Brasília (DF) – O cenário para o tratamento dos sintomas da menopausa no Brasil mudou com a autorização da Anvisa para a comercialização do fezolinetanto. A nova opção terapêutica, que chegará às farmácias sob o nome comercial Veoza, representa um passo fora da terapia de reposição hormonal tradicional, focando especificamente no alívio das ondas de calor e suores noturnos — os desconfortáveis sintomas vasomotores.

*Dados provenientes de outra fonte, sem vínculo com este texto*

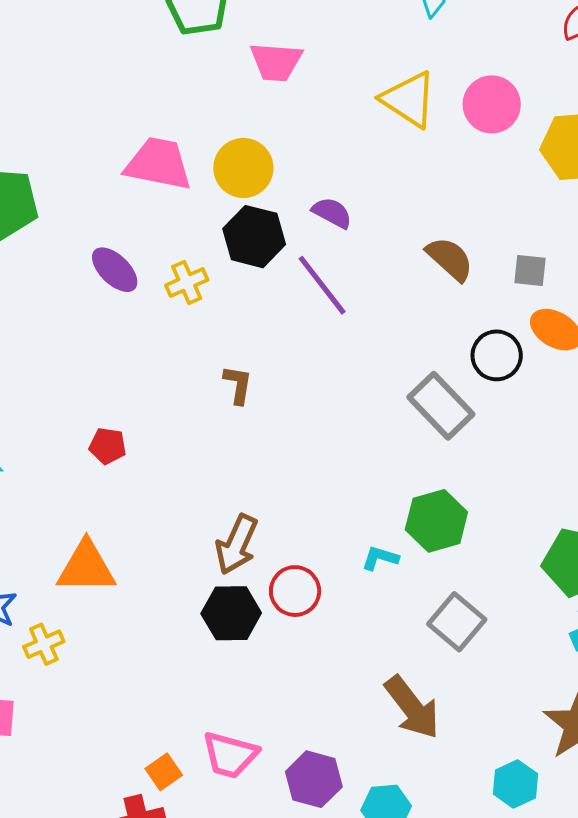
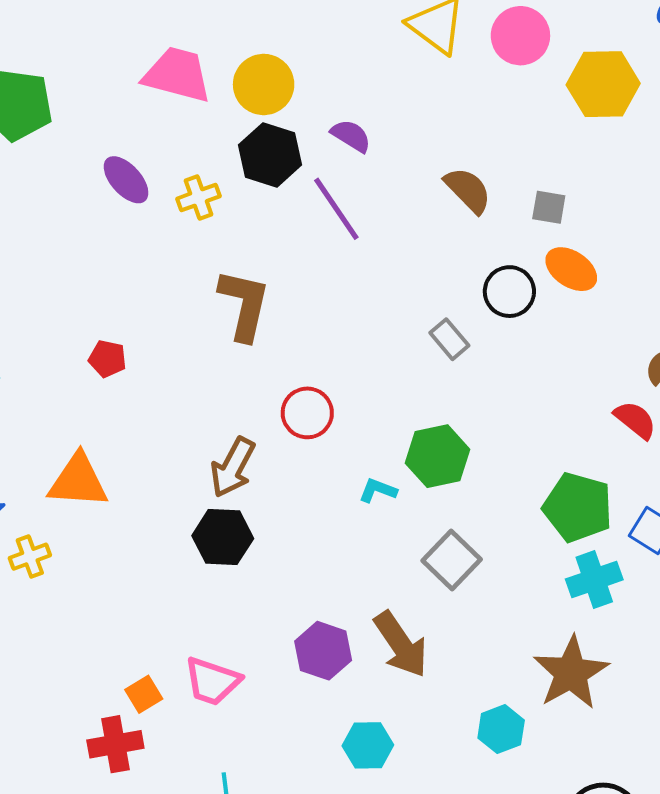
brown L-shape: (238, 385) -> (244, 305), size x1.8
gray rectangle: (441, 406) -> (449, 339), size x0.6
red circle: (295, 591) -> (307, 413), moved
purple hexagon: (314, 779) -> (323, 651), moved

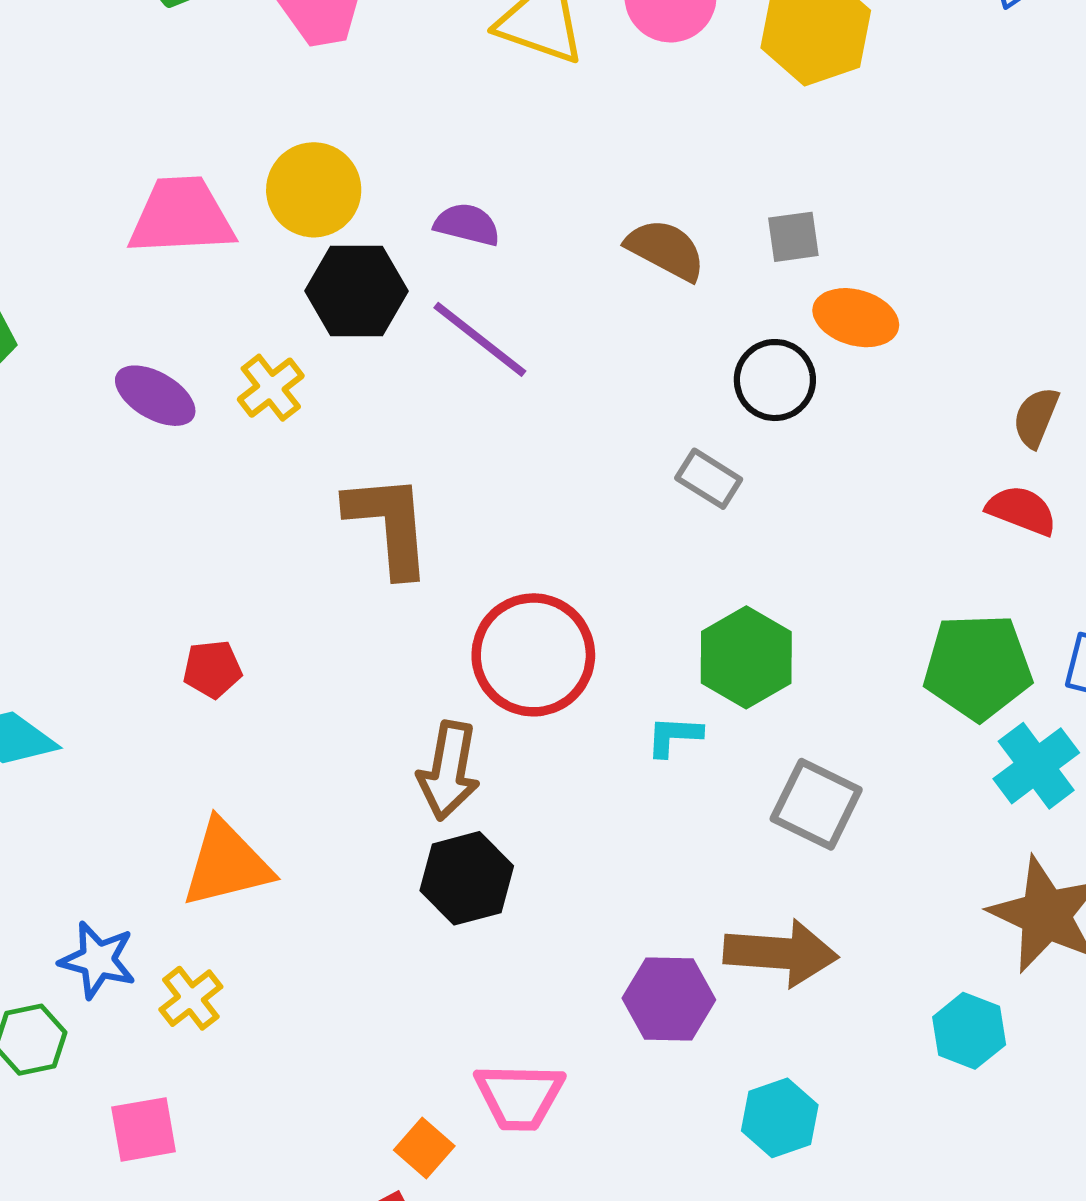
red circle: (307, 413) -> (533, 655), size x1.5
brown arrow: (401, 644) -> (781, 953), turned -34

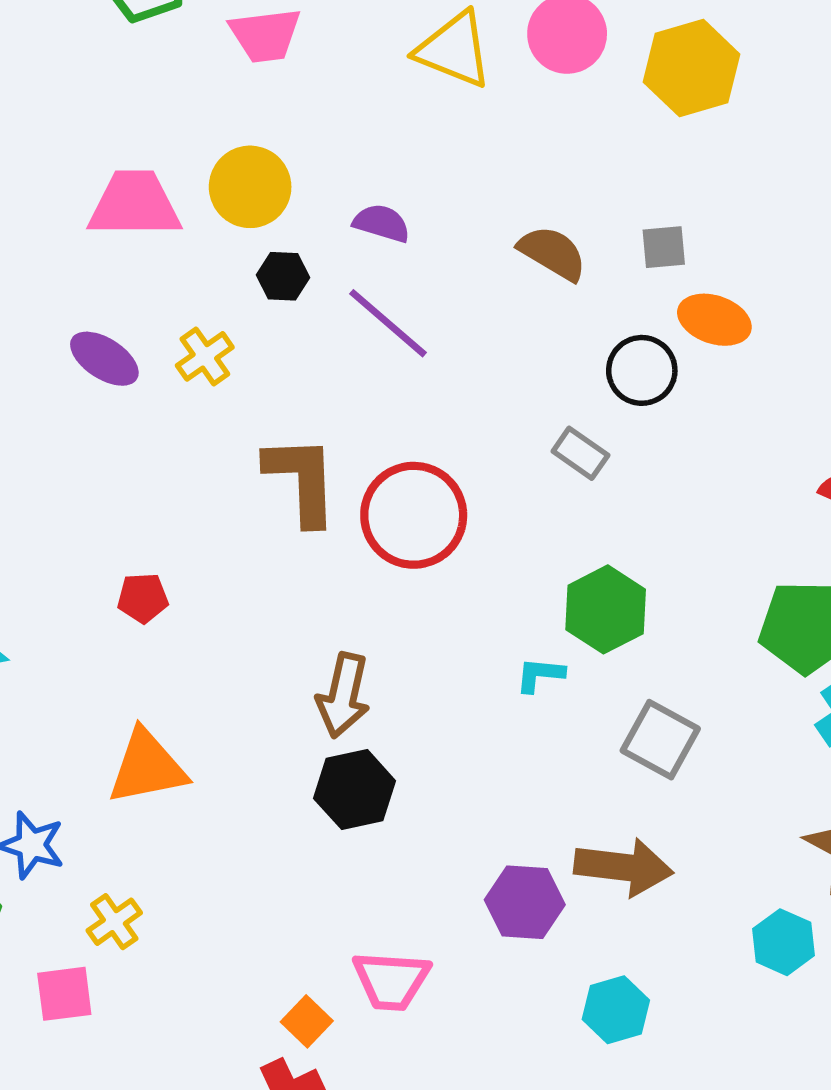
black hexagon: (357, 291) -> (283, 276), size x0.6
red circle: (533, 655) -> (414, 515), moved
yellow cross: (191, 998) -> (114, 922), moved

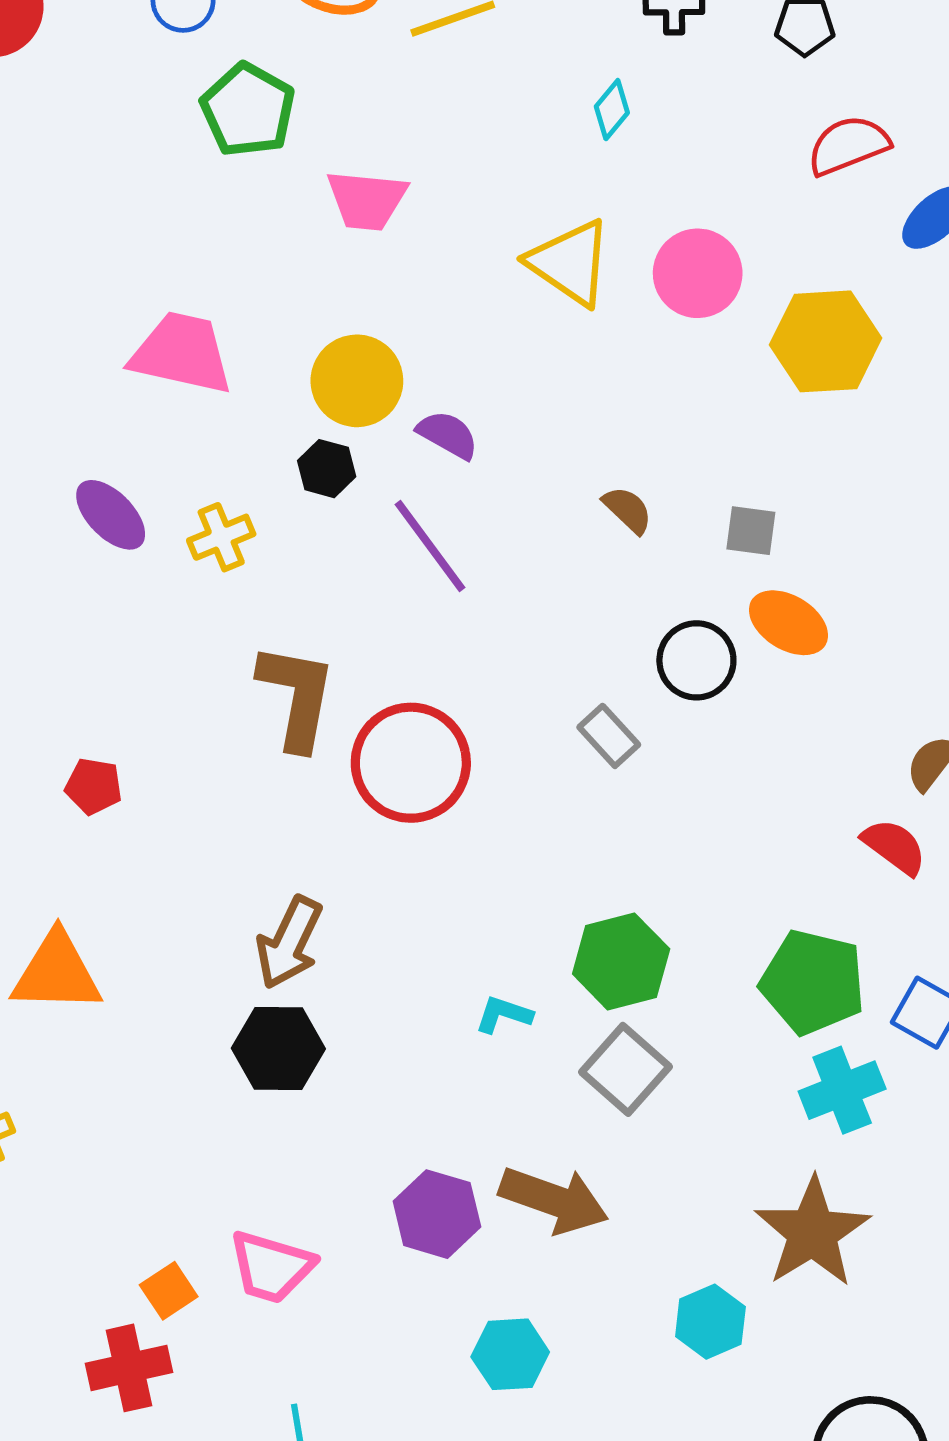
yellow circle: (250, 187) -> (357, 381), moved
brown semicircle: (553, 253) -> (628, 510), size x0.7
green hexagon: (606, 609) -> (621, 961), moved
cyan L-shape: (540, 675) -> (504, 1014), moved

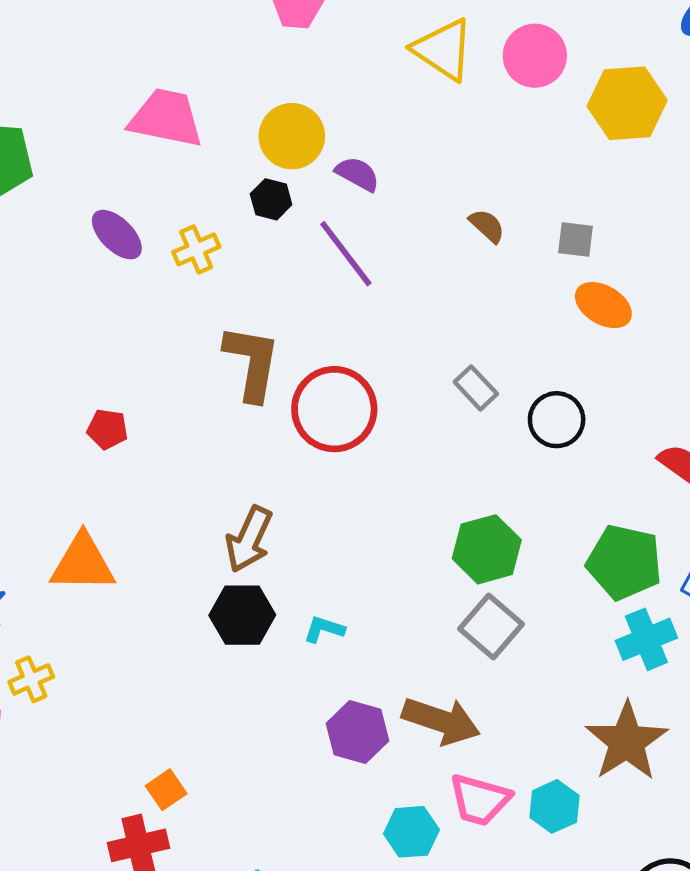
black circle: (696, 660) -> (557, 420), moved
cyan L-shape: (504, 1014) -> (324, 629), moved
pink trapezoid: (271, 1267) -> (480, 800), moved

A Astellas Farma, responsável pela produção do medicamento, sustenta a eficácia do tratamento com base em três ensaios clínicos de fase 3. O estudo envolveu mais de 3 mil participantes espalhados pela Europa, Estados Unidos e Canadá, servindo como suporte fundamental para o sinal verde do órgão regulador brasileiro.
Para compreender a inovação, é preciso olhar para a neurobiologia. Antes do climatério, existe um balanço delicado entre os níveis de estrogênio e uma substância cerebral chamada neurocinina B (NKB). Esse sistema funciona como um termostato interno do organismo. Quando a menopausa chega e o estrogênio declina, essa balança é desfeita. A falha na sinalização cerebral, desencadeada pelo desequilíbrio entre o hormônio e a NKB, acaba disparando as ondas de calor e os suores noturnos que afetam o cotidiano de tantas mulheres.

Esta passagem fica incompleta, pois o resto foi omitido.